PILLUTLAAVINASH / google-enterprise-connector-manager

Automatically exported from code.google.com/p/google-enterprise-connector-manager
0 stars 0 forks source link

HTTP 400 error thrown for correct feeds #75

Closed GoogleCodeExporter closed 8 years ago

GoogleCodeExporter commented 8 years ago
What steps will reproduce the problem?
1. Write a Connector which crawls content very fast 
2. Configure 2 connector instances with a high traversal rate (I choose 1000)
3. look at the log: from time to time you find an IOException where the GSA
returns a HTTP 400 Error:

09.04.2008 14:20:48 com.google.enterprise.connector.pusher.DocPusher take
WARNUNG: Rethrowing IOException as PushException
java.io.IOException: Server returned HTTP response code: 400 for URL:
http://192.168.200.11:19900/xmlfeed
    at
sun.net.www.protocol.http.HttpURLConnection.getInputStream(HttpURLConnection.jav
a:1170)
    at
com.google.enterprise.connector.pusher.GsaFeedConnection.sendData(GsaFeedConnect
ion.java:128)
    at com.google.enterprise.connector.pusher.DocPusher.take(DocPusher.java:645)
    at
com.google.enterprise.connector.traversal.QueryTraverser.runBatch(QueryTraverser
.java:120)
    at
com.google.enterprise.connector.scheduler.TraversalScheduler$TraversalWorkQueueI
tem.doWork(TraversalScheduler.java:359)
    at
com.google.enterprise.connector.common.WorkQueueThread.run(WorkQueueThread.java:
83)

What is the expected output? What do you see instead?

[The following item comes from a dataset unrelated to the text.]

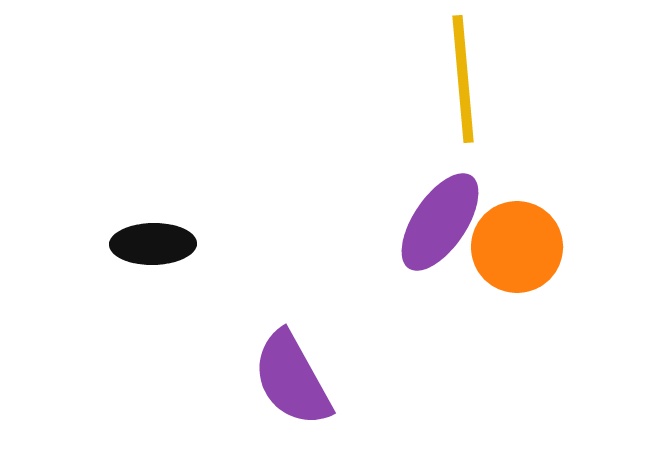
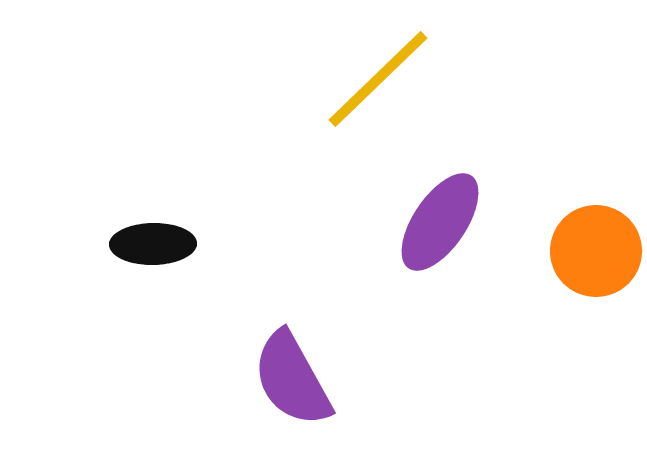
yellow line: moved 85 px left; rotated 51 degrees clockwise
orange circle: moved 79 px right, 4 px down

There should not be any kind of error! I tested the disliked feeds on my
own and they work well! (I got them by adding an output directly in the
DocPusher)

What version of the product are you using? On what operating system?

GSA version 5.0.0
Connector Manager 1.0.3 revision 763

Please provide any additional information below.

I found a solution: modifying the DocPusher in the following way will fix
the Problem:
 Make the Feed Connection static and synchronize the acces to it:

...
109 private static FeedConnection feedConnection;
...
700 synchronized (feedConnection) {
701    gsaResponse = feedConnection.sendData(dataSource, feedType, is);
702 }
...

Is this way of solving the problem ok? If there is any solution without
modifying the connector manager please post it!

Original issue reported on code.google.com by andree.j...@googlemail.com on 15 Apr 2008 at 11:10

GoogleCodeExporter commented 8 years ago

Original comment by mobe...@gmail.com on 18 Apr 2008 at 10:40

GoogleCodeExporter commented 8 years ago
Thank you for reporting this issue.  I finally have a test case that can 
reproduce
this and I'm working on a solution.  As your proposed solution would indicate 
this is
a threading issue.  It turns out the DocPusher.take() method is not thread safe 
in a
couple of ways which need to be addressed.

Original comment by mgron...@gmail.com on 6 May 2008 at 5:01

GoogleCodeExporter commented 8 years ago
r787 | mgronber | 2008-05-07 10:32:20 -0700 (Wed, 07 May 2008) | 15 lines

Fix Issue 75 - Http 400 Error Thrown For Correct Feeds (when using multiple
connectors)

This was related to the DocPusher.take() method not being thread-safe.  I have
removed the use of several instance fields (xmlData, dataSource, and feedType)
from the method and moved the new feedLogRecord into a ThreadLocal.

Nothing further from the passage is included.